Anyway, the Bayesian thing didn't make it into the transmitted programme, which I was neither surprised nor disappointed about, as I really can't see how to present it in such a way that the general public would get anything out of it. And the traditional misrepresentation of the probability of observations more extreme than observed given the null, as the probability of the null given the observations, was heavily featured (that's basically where the 95% comes from). Sigh. But what I really want to grumble about most strongly was the garbled and nonsensical representation of Kalman filtering in the first section, which, contrary to the claims in the programme, is not a method to check observations against each other and has not been used for temperature data homogenisation. The Kalman filter is actually used for updating a model prediction with new observations, and this is how it was used for space navigation. That is, based on current estimates of velocity and position at time t1, the equations of motion are used to predict the new position and velocity at subsequent time t2, and then imperfect observations of the position at t2 are used to update the estimates of position and velocity, and so on ad infinitum.

Ok, pedants may observe that NCEP has pioneered the use of an ensemble Kalman filter for its 20th century reanalysis project, but this is somewhat tangential to climate change and their results, interesting as they are, have their own homogenisation problems and are are hardly central to the debate on global warming. Ironically, Doug McNeall (who was involved as a scientific consultant, I'm not blaming him for anything in particular though) tweeted a link to the wikipedia page on Kalman filtering, which is a much better resource for anyone interested in learning more about the topic. Anyway, I'm really baffled as to where this bit came from - maybe they just couldn't resist a link to “rocket science” :-) Or did someone think “filter” might be related to filtering out bad data? Well, it isn't.

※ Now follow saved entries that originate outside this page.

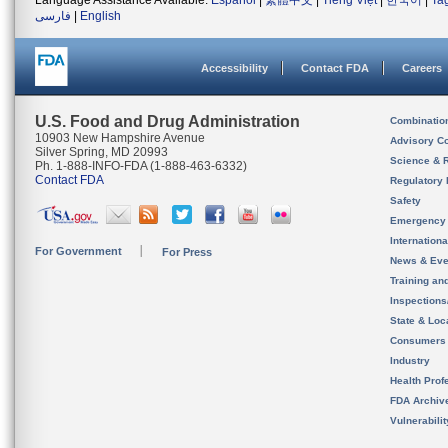
Language Assistance Available:
Español
|
繁體中文
|
Tiếng Việt
|
한국어
|
Ta
فارسی
|
English
Accessibility
Contact FDA
Careers
U.S. Food and Drug Administration
Combinatio
10903 New Hampshire Avenue
Advisory C
Silver Spring, MD 20993
Science & 
Ph. 1-888-INFO-FDA (1-888-463-6332)
Contact FDA
Regulatory 
Safety
Emergency
Internation
For Government
For Press
News & Eve
Training an
Inspection
State & Loca
Consumers
Industry
Health Prof
FDA Archiv
Vulnerabili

The “pixel sticks” were very clever, but I don't really think a line graph is improved by drawing it on wobbly axes, expecially if a straight line trend is then drawn through the data! I wonder if Doug will feature that on his Better Figures blog :-) And as for the presenters spending most of their time walking away from the camera...I'm probably sounding like a grumpy old man so I'd better stop. As I said, I think it was pretty good overall, but if you want a mathematical/statistical program that really doesn't make any concessions to dumbing down, and that does cover climate change (and Bayesian statistics) on occasion, I strongly recommend “More or Less” on Radio 4.

Update: Oh, this is interesting. It's a blog post about the programme from the mathematician (Norman Fenton) who presented the 95% section. Turns out he is actually a Bayesian who clearly understands how that number is tarnished by prosecutor's fallacy, and he argues that the scientific debate would be improved by a greater use of Bayesian methods!